Aventuras del capitan Hatteras
Aventuras del capitan Hatteras Hatteras no podía recurrir a este medio en un campo de hielo tal vez movedizo. En tierra firme, el procedimiento hubiera sido practicable, pero no entre los icefields, donde las inseguridades del camino vuelven muy problemático el regreso por puntos ya recorridos.
Al mediodía, Hatteras mandó hacer alto a su comitiva al abrigo de un murallón de hielo. El almuerzo se compuso de pemmican y té hirviendo, cuyas cualidades tónicas produjeron un verdadero bienestar a los viajeros.

Volvióse a emprender la marcha después de una hora de descanso. Unas 20 millas se habían andado en aquella primera jornada, y por la noche hombres y perros estaban rendidos de fatiga.

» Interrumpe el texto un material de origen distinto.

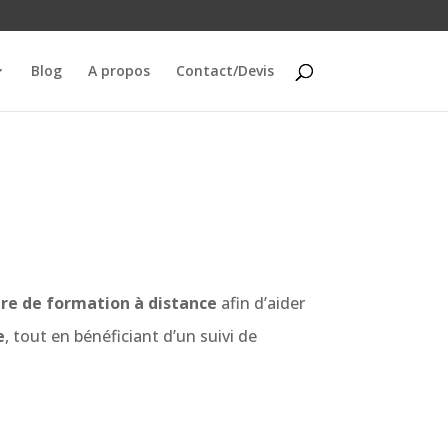
Blog
A propos
Contact/Devis
tre de formation à distance
afin d’aider
e
, tout en bénéficiant d’un suivi de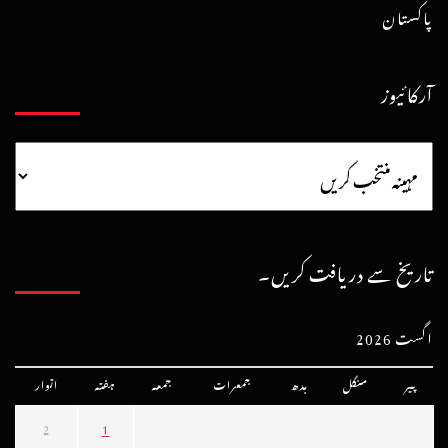
پاکستان
آرکائیوز
تاریخ سے دریافت کریں۔
اگست 2026
پیر
منگل
بدھ
جمعرات
جمعہ
ہفتہ
اتوار
2
1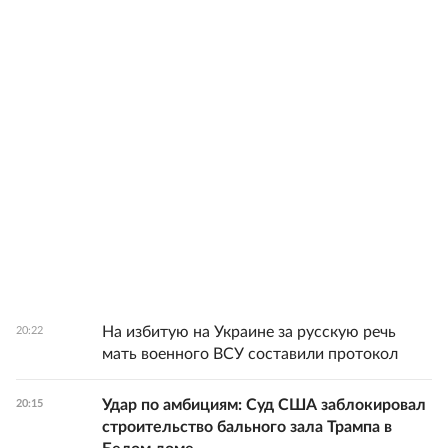
На избитую на Украине за русскую речь
20:22
мать военного ВСУ составили протокол
Удар по амбициям: Суд США заблокировал
20:15
строительство бального зала Трампа в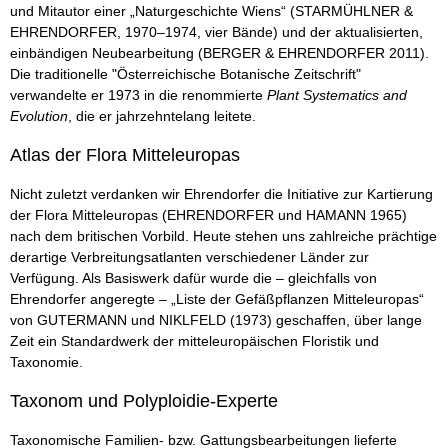
und Mitautor einer „Naturgeschichte Wiens“ (STARMÜHLNER &
EHRENDORFER, 1970–1974, vier Bände) und der aktualisierten,
einbändigen Neubearbeitung (BERGER & EHRENDORFER 2011).
Die traditionelle "Österreichische Botanische Zeitschrift"
verwandelte er 1973 in die renommierte
Plant Systematics and
Evolution
, die er jahrzehntelang leitete.
Atlas der Flora Mitteleuropas
Nicht zuletzt verdanken wir Ehrendorfer die Initiative zur Kartierung
der Flora Mitteleuropas (EHRENDORFER und HAMANN 1965)
nach dem britischen Vorbild. Heute stehen uns zahlreiche prächtige
derartige Verbreitungsatlanten verschiedener Länder zur
Verfügung. Als Basiswerk dafür wurde die – gleichfalls von
Ehrendorfer angeregte – „Liste der Gefäßpflanzen Mitteleuropas“
von GUTERMANN und NIKLFELD (1973) geschaffen, über lange
Zeit ein Standardwerk der mitteleuropäischen Floristik und
Taxonomie.
Taxonom und Polyploidie-Experte
Taxonomische Familien- bzw. Gattungsbearbeitungen lieferte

Sin embargo, preciso era, a pesar del cansancio, construir una casa de nieve para pasar en ella la noche. La tienda hubiera sido insuficiente. En la construcción de la casa se invirtió una hora y media. Bell se manifestó muy hábil. Los témpanos de hielo, cortados a cuchillo, se sobrepusieron con rapidez, se rodearon en forma de cúpula y, con un cuadrado formando la llave de la bóveda, se aseguró la solidez del edificio. Con la nieve blanda, que servía de argamasa, se llenaron los intersticios, y endurecida luego, formó cuerpo común con los témpanos, que se redujeron todos a uno solo.